Having gone through various drug and related mental issues, Kate Bowman
(Jocelin Donahue) seems to have come to grips with life again. Or rather, she
would have, if not for the onset of a severe case of sleep paralysis. Kate
experiences it every night, with the added bonus of hallucinations (or are
they?) of a standard hag-style apparition crawling onto her chest to suffocate
her. Which, one night, she indeed does, supposedly from an asthma attack; too
bad she didn’t suffer from asthma. Her twin sister Beth (also Jocelin Donahue)
feels there’s something wrong with what happened to Kate beyond the tragedy of
an early death. For one, she had a dream of her sister being suffocated in her
sleep at the exact moment when that actually happened.
Then, Beth and some of her sister’s friends begin to suffer from sleep
paralysis with the exact same non-hallucinations, too, so it becomes rather
difficult for anyone not to believe there’s something more supernatural going on
than the (not terribly) scientific explanations Kate’s former physician, Dr.
Sykes (Lori Petty) delivers. As a matter of fact, without anyone else knowing,
Kate had been seeking help from disgraced sleep scientist Dr. Hassan Davies
(Jesse Borrego). Davies is convinced that there’s a long-standing epidemic of
people actually dying of sleep paralysis, and he’s also convinced that what they
see in their hallucinations is a real entity trying to kill them. Beth and
Kate’s boyfriend Evan (Jesse Bradford) – who will also suffer from his own bit
of magic sleep paralysis soon – just might be better off following that angle,
if they want to survive.
Dead Awake is a bit of a mixed bag: the script by Jeffrey Reddick
(creator of the original concept and story of Final Destination, among
other things) contains some wonderful ideas, and interesting characters but the
pacing seems off, sequences of tension are followed by scenes that seem to have
no actual reason to be in the movie at all, and the supernatural threat stays
vague rather than ambiguous. Phillip Guzman’s direction certainly doesn’t help
the viewer over the script bumps. While there’s certainly nothing terribly wrong
with it, the scenes of horror are rather on the generic side, only quite late in
the game really using concepts of dream and sleep in any interesting ways and
even then not doing much that’s visually distinguished or moody. Visually, it’s
a pretty bland film, dominated by shots and set-ups that certainly do their
basic jobs in the plot well enough but only seldom create a world for the
audience to believe in or do much for the creepiness factor.
There’s good stuff in here too: Jocelin Donahue is good as Beth and Kate) as
I by now expect her to be.
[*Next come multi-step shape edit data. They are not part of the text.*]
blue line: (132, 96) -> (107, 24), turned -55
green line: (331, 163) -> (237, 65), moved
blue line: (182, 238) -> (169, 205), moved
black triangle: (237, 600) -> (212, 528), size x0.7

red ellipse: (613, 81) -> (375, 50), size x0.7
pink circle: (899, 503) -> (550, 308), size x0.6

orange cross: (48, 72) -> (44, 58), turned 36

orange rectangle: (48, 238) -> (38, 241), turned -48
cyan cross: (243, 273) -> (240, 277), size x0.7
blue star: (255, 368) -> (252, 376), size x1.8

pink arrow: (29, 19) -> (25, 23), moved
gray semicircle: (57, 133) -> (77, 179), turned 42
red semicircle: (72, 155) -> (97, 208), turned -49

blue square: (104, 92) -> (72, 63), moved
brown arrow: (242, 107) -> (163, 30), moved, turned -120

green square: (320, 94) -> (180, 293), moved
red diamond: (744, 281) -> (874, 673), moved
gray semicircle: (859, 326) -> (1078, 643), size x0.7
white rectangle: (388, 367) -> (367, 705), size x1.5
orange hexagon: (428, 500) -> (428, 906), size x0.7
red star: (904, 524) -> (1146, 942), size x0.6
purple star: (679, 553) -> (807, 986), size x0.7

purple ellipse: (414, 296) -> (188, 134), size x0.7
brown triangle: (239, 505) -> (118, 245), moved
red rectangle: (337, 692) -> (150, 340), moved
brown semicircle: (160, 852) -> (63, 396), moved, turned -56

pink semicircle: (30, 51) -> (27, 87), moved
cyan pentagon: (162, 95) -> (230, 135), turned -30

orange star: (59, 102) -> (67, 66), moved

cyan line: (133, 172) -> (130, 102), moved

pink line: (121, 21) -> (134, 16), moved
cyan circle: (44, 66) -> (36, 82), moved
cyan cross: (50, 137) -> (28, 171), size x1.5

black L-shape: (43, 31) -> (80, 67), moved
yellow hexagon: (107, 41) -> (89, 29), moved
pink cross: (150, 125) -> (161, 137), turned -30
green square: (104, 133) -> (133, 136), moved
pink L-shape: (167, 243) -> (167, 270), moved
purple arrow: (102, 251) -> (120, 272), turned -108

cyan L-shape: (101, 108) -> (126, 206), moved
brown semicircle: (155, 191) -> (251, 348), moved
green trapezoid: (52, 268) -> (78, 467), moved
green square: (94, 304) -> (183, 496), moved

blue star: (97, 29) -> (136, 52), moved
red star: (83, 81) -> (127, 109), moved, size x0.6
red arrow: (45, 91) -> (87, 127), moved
Dead Awake gives her a character arc from
guilt to acceptance to anger (that’s sometimes the more productive sequence) to
hag-butt kicking that feels perfectly appropriate and perfectly human, and is
certainly one of the real successes of the film. I also liked quite a few of the
small clever details: for example how exactly the belief in the supernatural
threat is what kills its victims yet also – of course – the prerequisite to beat
it; or how awkward and half-crazed Davies is as what could be the film’s Van
Helsing figure without turning him into a joke. The finale is also rather
effective when it brings an internal struggle to life.
So, while I don’t think Dead Awake is terribly successful as a
whole, I did find enough of interest in it to make it worth watching. At the
very least, it tries its damndest to do something interesting. And hey, that’s
certainly more than I’d say about The Conjuring.